Assignment: Only the lines below between the ones containing "DARK NIGHTS METAL" and "2002. David O’Connor, Fingal", inclusive, are to be reproduced, each exactly as it stands.

Data shown:
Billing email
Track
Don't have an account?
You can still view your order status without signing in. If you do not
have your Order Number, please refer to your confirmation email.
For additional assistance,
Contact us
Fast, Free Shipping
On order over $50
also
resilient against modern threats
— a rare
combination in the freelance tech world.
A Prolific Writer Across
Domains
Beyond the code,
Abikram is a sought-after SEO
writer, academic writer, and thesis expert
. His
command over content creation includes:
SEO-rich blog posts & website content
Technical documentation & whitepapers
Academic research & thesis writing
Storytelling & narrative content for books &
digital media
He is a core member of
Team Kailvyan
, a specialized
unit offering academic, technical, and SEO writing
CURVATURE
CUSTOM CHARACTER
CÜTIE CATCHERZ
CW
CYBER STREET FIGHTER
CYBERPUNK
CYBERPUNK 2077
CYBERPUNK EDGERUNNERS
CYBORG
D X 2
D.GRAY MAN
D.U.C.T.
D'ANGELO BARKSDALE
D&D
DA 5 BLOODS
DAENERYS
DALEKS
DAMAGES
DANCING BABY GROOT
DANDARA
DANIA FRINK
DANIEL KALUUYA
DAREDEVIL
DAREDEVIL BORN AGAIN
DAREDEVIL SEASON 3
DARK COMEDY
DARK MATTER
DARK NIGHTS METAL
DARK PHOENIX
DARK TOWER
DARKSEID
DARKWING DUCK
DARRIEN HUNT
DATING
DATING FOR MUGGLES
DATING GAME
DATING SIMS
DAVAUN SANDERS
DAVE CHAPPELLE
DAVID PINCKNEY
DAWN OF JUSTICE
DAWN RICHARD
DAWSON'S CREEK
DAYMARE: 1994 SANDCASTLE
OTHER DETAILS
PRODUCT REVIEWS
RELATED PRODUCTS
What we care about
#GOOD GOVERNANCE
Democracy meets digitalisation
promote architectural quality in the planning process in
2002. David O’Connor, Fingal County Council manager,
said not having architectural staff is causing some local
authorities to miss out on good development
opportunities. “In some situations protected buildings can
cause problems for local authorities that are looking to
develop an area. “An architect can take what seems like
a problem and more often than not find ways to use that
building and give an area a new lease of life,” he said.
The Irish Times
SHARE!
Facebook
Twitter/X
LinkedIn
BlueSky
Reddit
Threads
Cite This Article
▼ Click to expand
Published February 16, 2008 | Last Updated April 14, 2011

Solution:
DARK NIGHTS METAL
DARK PHOENIX
DARK TOWER
DARKSEID
DARKWING DUCK
DARRIEN HUNT
DATING
DATING FOR MUGGLES
DATING GAME
DATING SIMS
DAVAUN SANDERS
DAVE CHAPPELLE
DAVID PINCKNEY
DAWN OF JUSTICE
DAWN RICHARD
DAWSON'S CREEK
DAYMARE: 1994 SANDCASTLE
OTHER DETAILS
PRODUCT REVIEWS
RELATED PRODUCTS
What we care about
#GOOD GOVERNANCE
Democracy meets digitalisation
promote architectural quality in the planning process in
2002. David O’Connor, Fingal County Council manager,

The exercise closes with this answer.